Redis Labs is the commercial steward of the open source Redis in-memory data structure store. It claims that time-series analytics benchmarking tests show that using Redis as the data store for Apache Spark speeds up processing in certain use cases. That processing can be up to 135 times faster than using Spark with Hadoop Distributed File System (HDFS) and 45 times faster than using Tachyon for an off-heap data store or working with on-heap Spark storage, the company claimed.
The new Spark-Redis connector provides an open source library for reading and writing data from and to a Redis cluster with Spark, which is an incredibly popular processing engine for Big Data. Developed in conjunction with Databricks Inc., it presents Redis data structures -- such as String, Hash, List, Set and Sorted Set -- to Spark as Resilient Distributed Datasets (RDDs). Those Redis data structures can also be accessed via the DataSet API. Developers can use the connector package library stand-alone or with clustered databases, as it reportedly adjusts automatically to resharding and node failure events based on the partitioning scheme.

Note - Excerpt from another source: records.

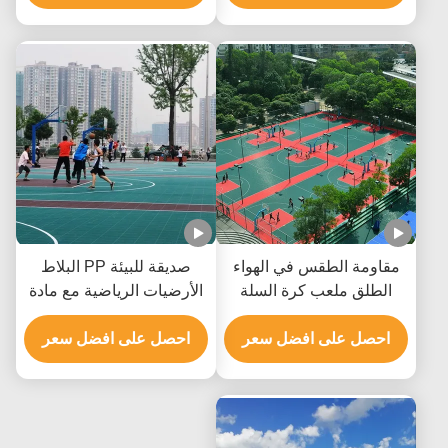
مقاومة الطقس في الهواء
صديقة للبيئة PP البلاط
الطلق ملعب كرة السلة
الأرضيات الرياضية مع مادة
بلاط مادة البولي بروبيلين مع
البولي بروبيلين مقاومة
متعدد الألوان
احصل على افضل سعر
الطقس
احصل على افضل سعر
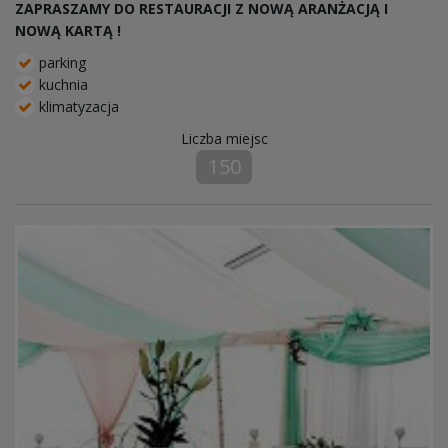
ZAPRASZAMY DO RESTAURACJI Z NOWĄ ARANŻACJĄ I
NOWĄ KARTĄ !
parking
kuchnia
klimatyzacja
Liczba miejsc
150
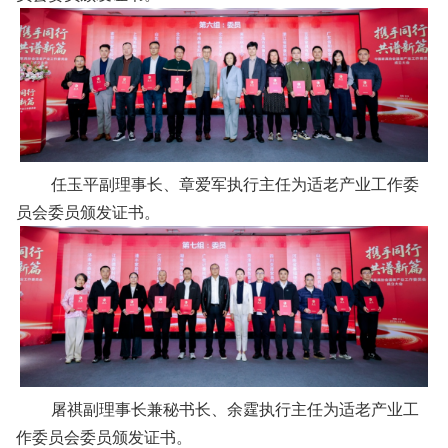
任玉平副理事长、章爱军执行主任为适老产业工作委
员会委员颁发证书。
屠祺副理事长兼秘书长、余霆执行主任为适老产业工
作委员会委员颁发证书。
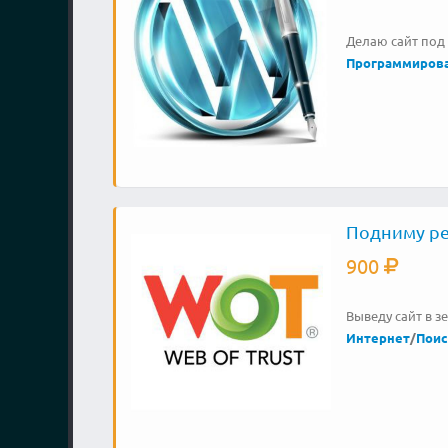
Делаю сайт под 
Программиров
Подниму рей
900
Выведу сайт в 
Интернет
/
Поис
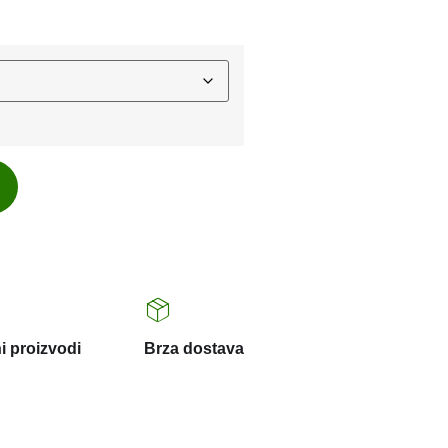
i proizvodi
Brza dostava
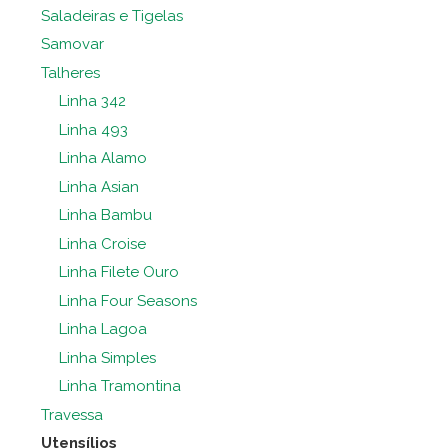
Saladeiras e Tigelas
Samovar
Talheres
Linha 342
Linha 493
Linha Alamo
Linha Asian
Linha Bambu
Linha Croise
Linha Filete Ouro
Linha Four Seasons
Linha Lagoa
Linha Simples
Linha Tramontina
Travessa
Utensílios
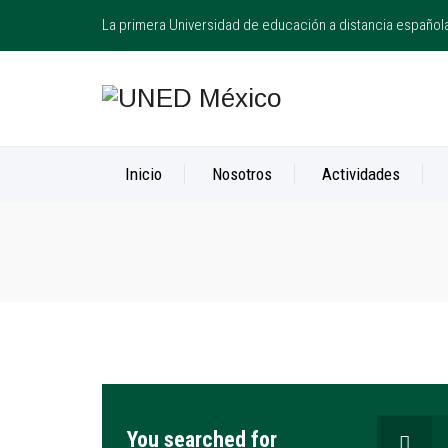
La primera Universidad de educación a distancia español
Inicio
Nosotros
Actividades
Buscar:
You searched for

The integration with Spark SQL -- Spark's module for working with structured data such as that stored in traditional RDBMSes -- provides a standard query interface for accessing Redis data stores via Spark's DataFrame and DataSource APIs.
"Big Data is coming of age and customers are demanding that Big Data insights are extracted in real-time," said Yiftach Shoolman, co-founder and CTO of Redis Labs. "This is where Redis Labs fills the gap by delivering both the right performance and optimized distributed memory infrastructure to accelerate Spark. Our goal is to make Redis the de-facto data store for any Spark deployment."
According to 451 Research analyst Matt Aslett, the company might be on the way to attaining that goal. "Apache Spark is becoming a default in-memory engine for high-performance data integration and analytics," Redis Labs quoted Aslett as saying. "The combination of Redis and Spark should enable high-performance, real-time analytics with extremely large and variable datasets."
In addition to the time-series use case, other popular tasks such as graph computation and machine learning are planned to be addressed via future enhancements, Redis Labs said.
David Ramel is an editor and writer for Converge360.